What is expected – Repeat the records below exactly from the line containing "ットダウンします。会社全体で働き…" to the line containing "Attention! Ne convient pas aux", taking in both of those lines. Drop the pictures.
[Opening Input material section]
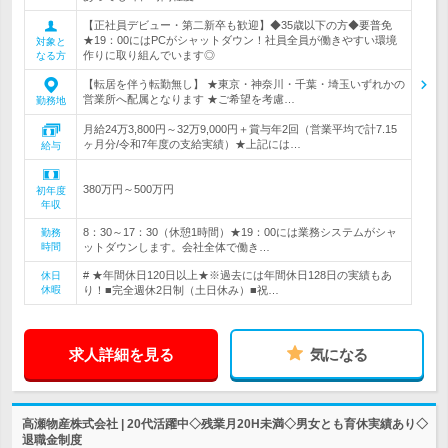
【正社員デビュー・第二新卒も歓迎】◆35歳以下の方◆要普免
★19：00にはPCがシャットダウン！社員全員が働きやすい環境
対象と
作りに取り組んでいます◎
なる方
【転居を伴う転勤無し】 ★東京・神奈川・千葉・埼玉いずれかの
営業所へ配属となります ★ご希望を考慮…
勤務地
月給24万3,800円～32万9,000円＋賞与年2回（営業平均で計7.15
ヶ月分/令和7年度の支給実績）★上記には…
給与
380万円～500万円
初年度
年収
8：30～17：30（休憩1時間）★19：00には業務システムがシャ
勤務
時間
ットダウンします。会社全体で働き…
# ★年間休日120日以上★※過去には年間休日128日の実績もあ
休日
休暇
り！■完全週休2日制（土日休み）■祝…
求人詳細を見る
気になる
高瀬物産株式会社 | 20代活躍中◇残業月20H未満◇男女とも育休実績あり◇
退職金制度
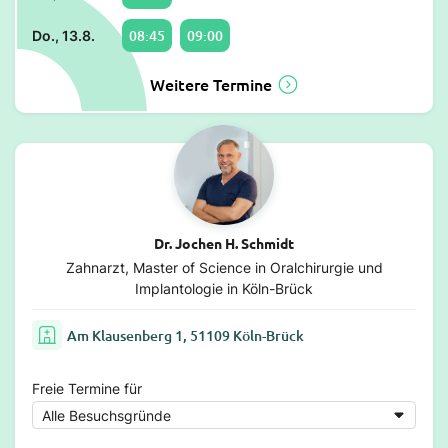
08:45
09:00
Do., 13.8.
Weitere Termine
Dr. Jochen H. Schmidt
Zahnarzt, Master of Science in Oralchirurgie und
Implantologie in Köln-Brück
Am Klausenberg 1, 51109 Köln-Brück
Freie Termine für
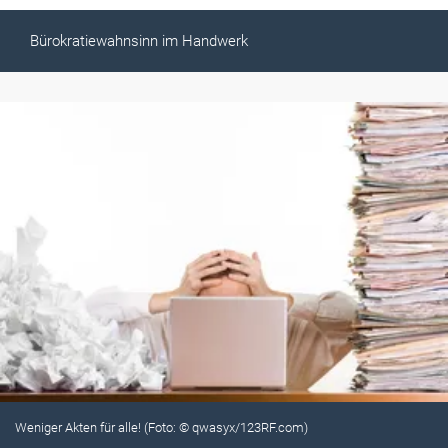
Bürokratiewahnsinn im Handwerk
Weniger Akten für alle! (Foto: © qwasyx/123RF.com)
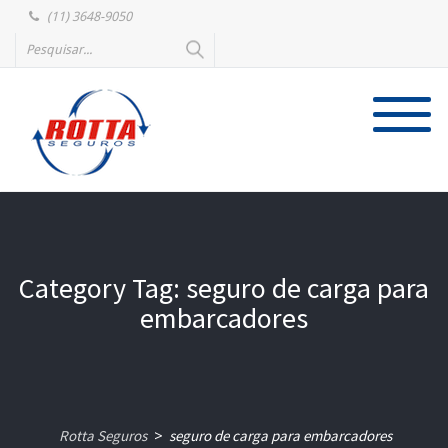
(11) 3648-9050
Category Tag: seguro de carga para
embarcadores
Rotta Seguros
seguro de carga para embarcadores
>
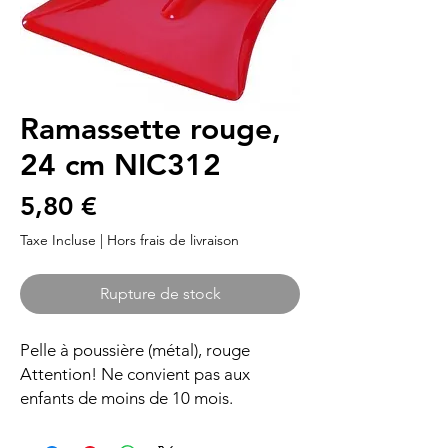
Ramassette rouge,
24 cm NIC312
Prix
5,80 €
Taxe Incluse
|
Hors frais de livraison
Rupture de stock
Pelle à poussière (métal), rouge
Attention! Ne convient pas aux
enfants de moins de 10 mois.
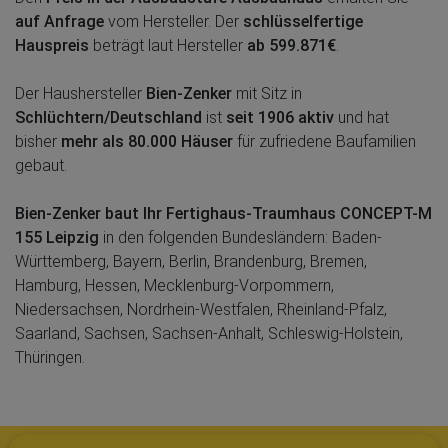
auf Anfrage
vom Hersteller. Der
schlüsselfertige
Hauspreis
beträgt laut Hersteller
ab 599.871€
.
Der Haushersteller
Bien-Zenker
mit Sitz in
Schlüchtern/Deutschland
ist
seit 1906 aktiv
und hat
bisher
mehr als 80.000 Häuser
für zufriedene Baufamilien
gebaut.
Bien-Zenker baut Ihr Fertighaus-Traumhaus CONCEPT-M
155 Leipzig
in den folgenden Bundesländern: Baden-
Württemberg, Bayern, Berlin, Brandenburg, Bremen,
Hamburg, Hessen, Mecklenburg-Vorpommern,
Niedersachsen, Nordrhein-Westfalen, Rheinland-Pfalz,
Saarland, Sachsen, Sachsen-Anhalt, Schleswig-Holstein,
Thüringen.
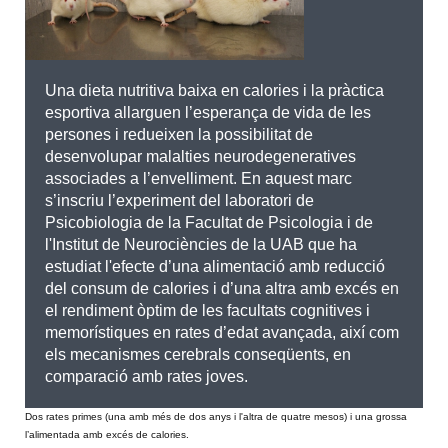
Una dieta nutritiva baixa en calories i la pràctica
esportiva allarguen l’esperança de vida de les
persones i redueixen la possibilitat de
desenvolupar malalties neurodegeneratives
associades a l’envelliment. En aquest marc
s’inscriu l’experiment del laboratori de
Psicobiologia de la Facultat de Psicologia i de
l'Institut de Neurociències de la UAB que ha
estudiat l'efecte d’una alimentació amb reducció
del consum de calories i d’una altra amb excés en
el rendiment òptim de les facultats cognitives i
memorístiques en rates d’edat avançada, així com
els mecanismes cerebrals conseqüents, en
comparació amb rates joves.
Dos rates primes (una amb més de dos anys i l'altra de quatre mesos) i una grossa
l’alimentada amb excés de calories.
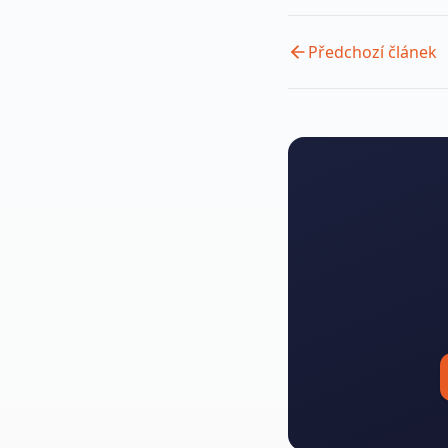
Předchozí článek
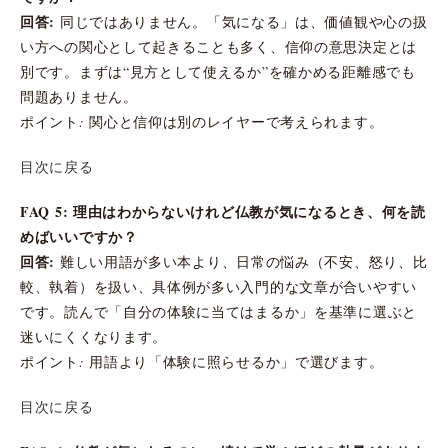
回答:
同じではありません。「気になる」は、価値観や心の扱
い方への関心として起きることも多く、信仰の意思決定とは
別です。まずは“見方として使えるか”を確かめる距離感でも
問題ありません。
ポイント: 関心と信仰は別のレイヤーで考えられます。
目次に戻る
FAQ 5: 理由はわからないけれど仏教が気になるとき、何を読
めばいいですか？
回答:
難しい用語が多い本より、日常の悩み（不安、怒り、比
較、執着）を扱い、具体例が多い入門的な文章が合いやすい
です。読んで「自分の体験に当てはまるか」を基準に選ぶと
迷いにくくなります。
ポイント: 用語より「体験に照らせるか」で選びます。
目次に戻る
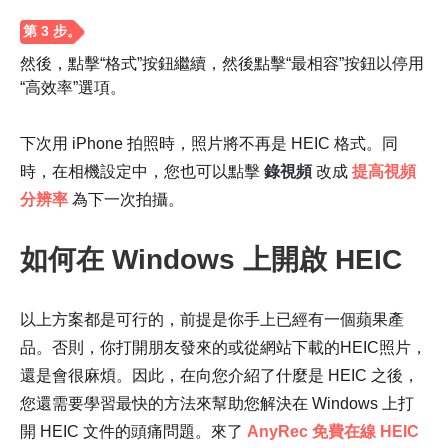
然後，點擊“格式”按鈕繼續，然後點擊“最相容”按鈕以停用
“高效率”選項。
下次用 iPhone 拍照時，照片將不再是 HEIC 格式。同
時，在相機設定中，您也可以點擊
錄視頻
改成
提高視頻
分辨率
為下一次拍攝。
如何在 Windows 上開啟 HEIC
以上方案都是可行的，前提是你手上已經有一個蘋果產
品。否則，你打開朋友發來的或從網站下載的HEIC照片，
還是會很麻煩。因此，在向您介紹了什麼是 HEIC 之後，
您還需要學習最快的方法來幫助您解決在 Windows 上打
開 HEIC 文件的頭痛問題。來了
AnyRec 免費在線 HEIC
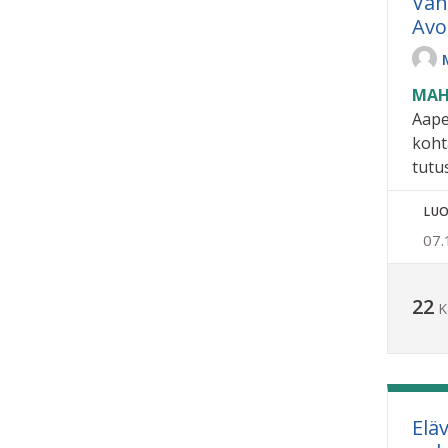
Van
Avo
MAH
Aape
koht
tutu
LUO
07.
22
K
Elä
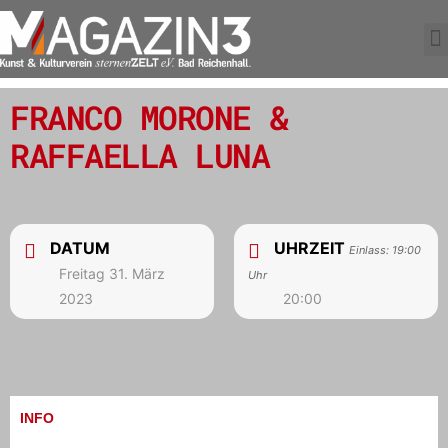
FRANCO MORONE &
RAFFAELLA LUNA
DATUM
UHRZEIT
Einlass: 19:00
Freitag 31. März
Uhr
2023
20:00
INFO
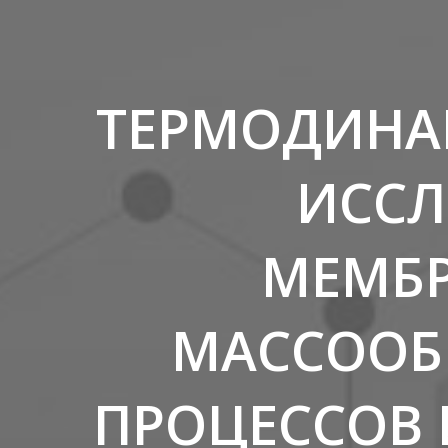
ТЕРМОДИНА
ИССЛ
МЕМБР
МАССООБ
ПРОЦЕССОВ 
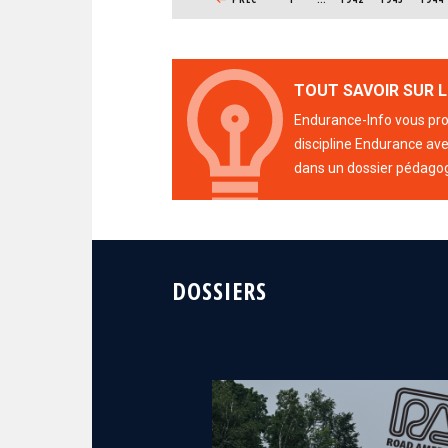
TOUT SAVOIR SUR L
Endurance-Info vous prop
discipline Endurance avec
dans un dossier pédago
DOSSIERS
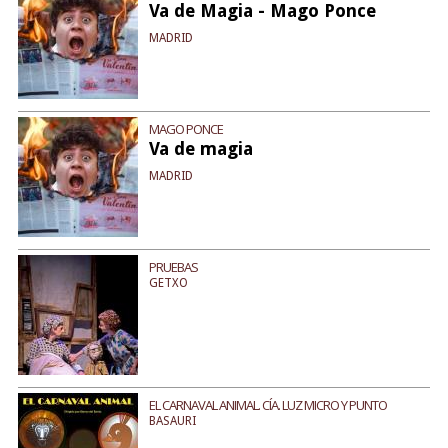
Va de Magia - Mago Ponce
MADRID
MAGO PONCE
Va de magia
MADRID
PRUEBAS
GETXO
EL CARNAVAL ANIMAL. CÍA. LUZ MICRO Y PUNTO
BASAURI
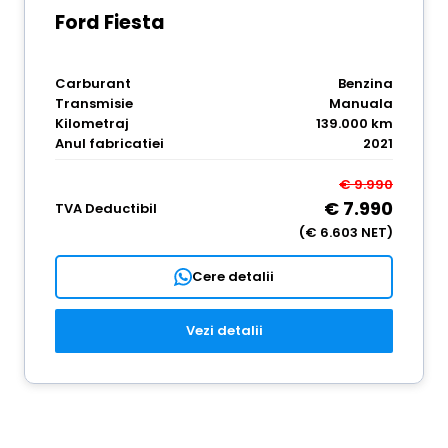
Ford Fiesta
Carburant
Benzina
Transmisie
Manuala
Kilometraj
139.000 km
Anul fabricatiei
2021
€ 9.990
€ 7.990
TVA Deductibil
(€ 6.603 NET)
Cere detalii
Vezi detalii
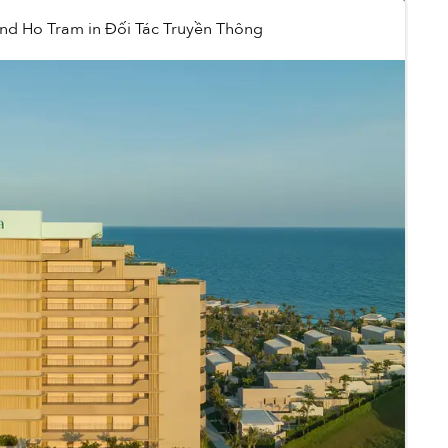
nd Ho Tram
in
Đối Tác Truyền Thông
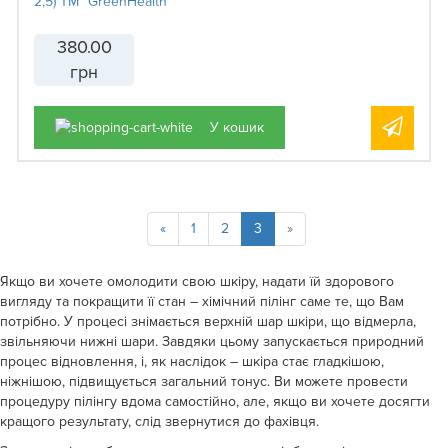
2,5) ТМ "GreenHealth"
380.00
грн
У кошик
«
1
2
3
»
Якщо ви хочете омолодити свою шкіру, надати їй здорового
вигляду та покращити її стан – хімічний пілінг саме те, що Вам
потрібно. У процесі знімається верхній шар шкіри, що відмерла,
звільняючи нижні шари. Завдяки цьому запускається природний
процес відновлення, і, як наслідок – шкіра стає гладкішою,
ніжнішою, підвищується загальний тонус. Ви можете провести
процедуру пілінгу вдома самостійно, але, якщо ви хочете досягти
кращого результату, слід звернутися до фахівця.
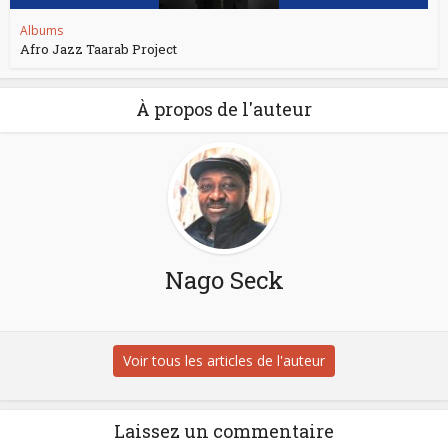
Albums
Afro Jazz Taarab Project
À propos de l'auteur
Nago Seck
Voir tous les articles de l'auteur
Laissez un commentaire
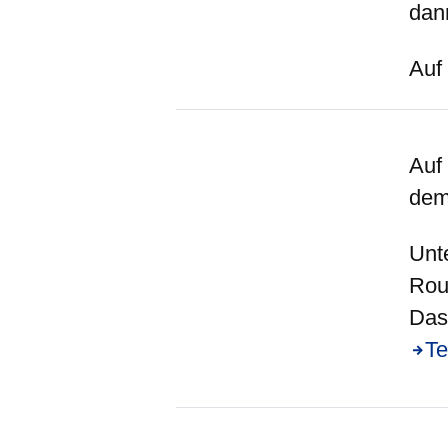
dan
Auf
Auf
dem
Unt
Rou
Das 
Te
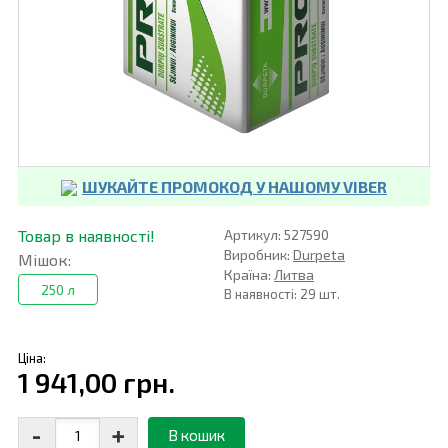
ШУКАЙТЕ ПРОМОКОД У НАШОМУ VIBER
Товар в наявності!
Артикул: 527590
Виробник:
Durpeta
Мішок:
Країна:
Литва
250 л
В наявності: 29 шт.
Ціна:
1 941,00 грн.
-
+
В кошик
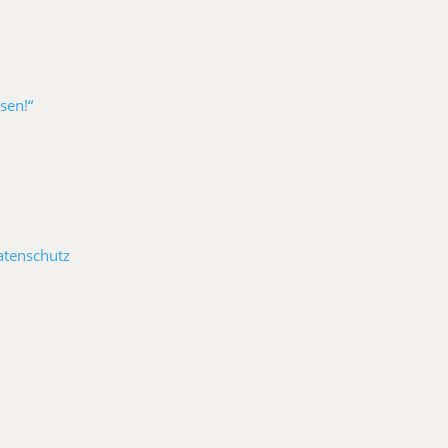
sen!“
atenschutz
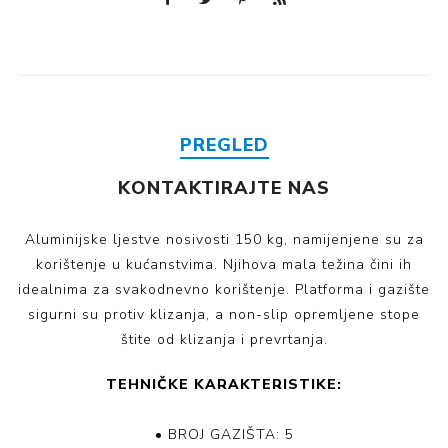
PREGLED
KONTAKTIRAJTE NAS
Aluminijske ljestve nosivosti 150 kg, namijenjene su za
korištenje u kućanstvima. Njihova mala težina čini ih
idealnima za svakodnevno korištenje. Platforma i gazište
sigurni su protiv klizanja, a non-slip opremljene stope
štite od klizanja i prevrtanja.
TEHNIČKE KARAKTERISTIKE:
• BROJ GAZIŠTA: 5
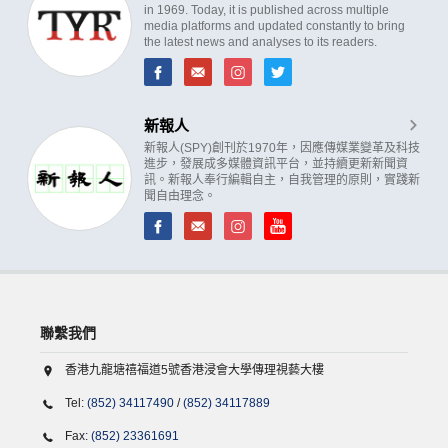
in 1969. Today, it is published across multiple
media platforms and updated constantly to bring
the latest news and analyses to its readers.
新報人
新報人(SPY)創刊於1970年，因應傳媒業變革及科技
進步，發展成多媒體資訊平台，並持續更新新聞資
訊。新報人奉行編輯自主，自我管理的原則，實踐新
聞自由理念。
聯繫我們
香港九龍塘禧福道5號香港浸會大學傳理視藝大樓
Tel:
(852) 34117490
/
(852) 34117889
Fax:
(852) 23361691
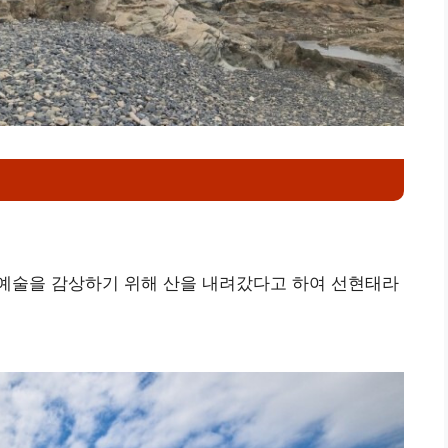
예술을 감상하기 위해 산을 내려갔다고 하여 선현태라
[Closing Input material section]
Output below –
ットダウンします。会社全体で働き…
# ★年間休日120日以上★※過去には年間休日128日の実績もあ
休日
休暇
り！■完全週休2日制（土日休み）■祝…
求人詳細を見る
気になる
高瀬物産株式会社 | 20代活躍中◇残業月20H未満◇男女とも育休実績あり◇
退職金制度
08:45
09:00
Do., 13.8.
Weitere Termine
Dr. Jochen H. Schmidt
Zahnarzt, Master of Science in Oralchirurgie und
Implantologie in Köln-Brück
Am Klausenberg 1, 51109 Köln-Brück
Freie Termine für
Bürokratiewahnsinn im Handwerk
Weniger Akten für alle! (Foto: © qwasyx/123RF.com)
(11) 3648-9050
Category Tag: seguro de carga para
embarcadores
Rotta Seguros
seguro de carga para embarcadores
>
Ramassette rouge,
24 cm NIC312
Prix
5,80 €
Taxe Incluse
|
Hors frais de livraison
Rupture de stock
Pelle à poussière (métal), rouge
Attention! Ne convient pas aux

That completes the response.